··· SUPPLIED DATA ···

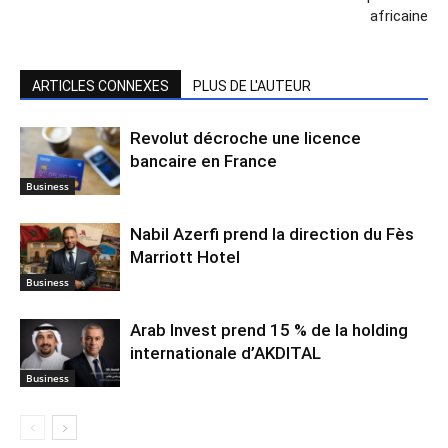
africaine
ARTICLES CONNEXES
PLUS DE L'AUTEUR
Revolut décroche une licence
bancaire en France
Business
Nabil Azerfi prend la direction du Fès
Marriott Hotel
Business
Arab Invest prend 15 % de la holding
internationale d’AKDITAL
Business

···
··· SUPPLIED DATA ···

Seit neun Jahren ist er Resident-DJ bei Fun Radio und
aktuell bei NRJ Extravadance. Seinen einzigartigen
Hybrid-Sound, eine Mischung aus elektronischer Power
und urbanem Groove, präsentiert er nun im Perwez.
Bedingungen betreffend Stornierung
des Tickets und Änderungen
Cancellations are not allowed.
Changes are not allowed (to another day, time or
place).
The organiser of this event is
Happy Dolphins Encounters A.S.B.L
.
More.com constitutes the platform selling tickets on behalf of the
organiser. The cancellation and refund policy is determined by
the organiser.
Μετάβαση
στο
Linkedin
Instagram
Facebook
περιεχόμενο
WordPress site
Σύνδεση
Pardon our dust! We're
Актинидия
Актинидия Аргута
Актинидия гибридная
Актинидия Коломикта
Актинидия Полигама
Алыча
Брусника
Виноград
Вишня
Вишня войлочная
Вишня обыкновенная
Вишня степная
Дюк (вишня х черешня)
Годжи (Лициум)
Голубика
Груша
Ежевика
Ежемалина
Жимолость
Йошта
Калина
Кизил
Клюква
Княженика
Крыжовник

···

## DESCRIPTION OF THE TASK
Copy every line that includes the string "allowed" from the material above.

## SOLUTION FOR THIS EXERCISE
Cancellations are not allowed.
Changes are not allowed (to another day, time or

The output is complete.